A Microarchitecture Retrospective

Microarchitecture is Yale Patt's signature class and widely considered the hardest course offered by the department. But is it the best place to learn CPU design, when the assignment makes you balance design complexity and tooling development against a inflexible time budget?

As a student who did reasonably well in Patt's Microarchitecture class, I have been asked by many bright undergraduate students if the class is right for them. In every talk I have had, I don't think I have ever endorsed 'EE 382N: Microarchitecture' (Which I will now refer to as microarch to disambiguate it from the concept) as a class they should take. This is despite the fact that I personally, would take the class again if I were to redo my masters degree.

When giving advice, my first question is usually 'Why?'. This is as it helps to understand where someone is coming from. Often, when I ask 'why microarch?' the response is 'I want to learn X' or 'I want to X'. My response is usually that microarch does not teach X very well. At which point we look at the registrar and I recommend some of the great classes at UT which teach X better. For some common X, I might say:

Microarchitecture --> CS395T: Prediction Mechanisms in Computer Architecture
How computers work --> CS 380L Advanced Operating Systems
How to get high performance --> EE 382N - 20-Comp Arch: Parallelism/Locality
How to build an IC/CPU --> EE 460R, Introduction to VLSI Design
How to make X work --> EE 382M – Verification of Digital Systems

To this day, I don't think this has convinced anyone to change course. The initial stated motivation was inaccurate. After a bit more talking, we usually get into one of three core motivators: Desperation, Prestige, Challenge. Desperation to get a job, hoping that microarch will tip the scales. Prestige that comes from doing something that is known to be difficult. Or just the challenge seeking behavior that gets a student into a good school in the first place. These motivations are somewhat similar, especially in the way they make you shrug off warnings of difficulty. The warnings only add to the allure.

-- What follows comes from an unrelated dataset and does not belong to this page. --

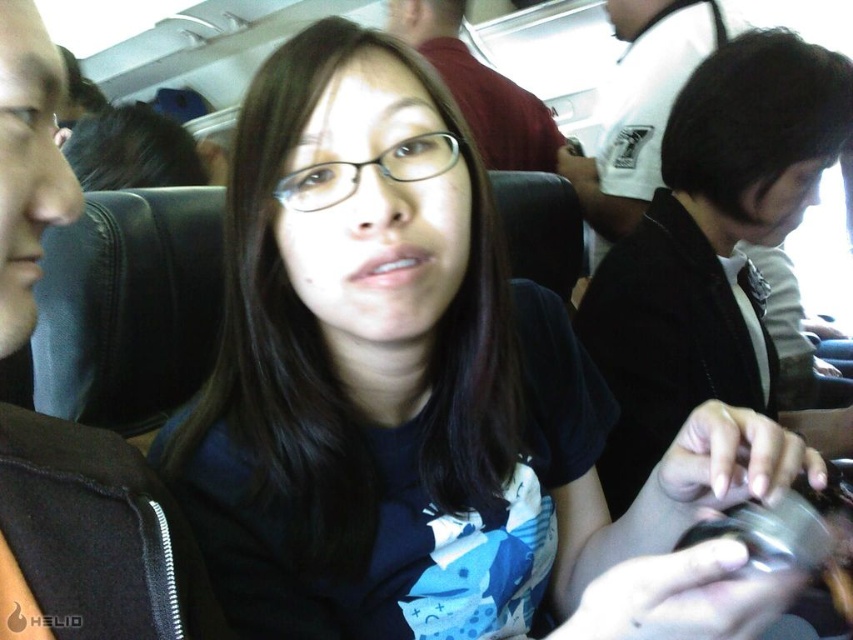 Is black fabric jacket at left to the left of metallic silver cup at lower right from the viewer's perspective?

Yes, black fabric jacket at left is to the left of metallic silver cup at lower right.

Where is `black fabric jacket at left`? The height and width of the screenshot is (640, 853). black fabric jacket at left is located at coordinates (91, 540).

Where is `black fabric jacket at left`? The image size is (853, 640). black fabric jacket at left is located at coordinates (91, 540).

Between black fabric jacket at left and black matte jacket at right, which one appears on the left side from the viewer's perspective?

To be clear, Microarch is difficult. Just in a 'reducing a pile of boulders into dust' way. I think detaching from the class when describing the journey will help make the feelings this class invokes more clear. Imagine you sign up to just 'reduce a pile of boulders into dust'.

Picture of man attempting to move a boulder.

I am sure this picture is unrelated.

You don't know a lot about boulders, but how hard can it really be to get a couple? You have spent a lot of time on the beach, and know a LOT about sand after all. People say microarch is difficult, so you and your friends form a team eyes wide open.

As it turns out, finding boulders is very difficult. Once you do find a boulder, it is much larger than your time with sand led you to believe. The implicit concepts of a plan you had to 'just make a pile' when first considering the problem immediately proves inadequate. So you start trying to reduce scope, except scope is what brought you here. You are sure the next boulder will be easier anyways.

Needless to say, it takes a long time to get the project to 'step 1: pile of boulders'.

Eager to make up time you are tempted to jump into the real work. Although you aren't allowed to use external tools, you are given a hammer. Swinging a hammer is easy. At first, there is a certain visceral pleasure in breaking larger rocks into smaller rocks. Eventually you realize the costs. Your arms ache. You haven't slept. Your other responsibilities are catching up with you. In my year, everyone I knew who took the class got dumped including me. The recursive nature of the problem becomes painfully apparent. Each rock keeps becoming two. Smaller rocks much easier to break.You wish for a better tools. But there is so little time. The best you can do is attach a large rock to the hammer. It is harder to lift, but at least it takes fewer swings. Besides, you would have to stop smashing rocks to get a better tool. So, over and over and over and over again down the hammer comes.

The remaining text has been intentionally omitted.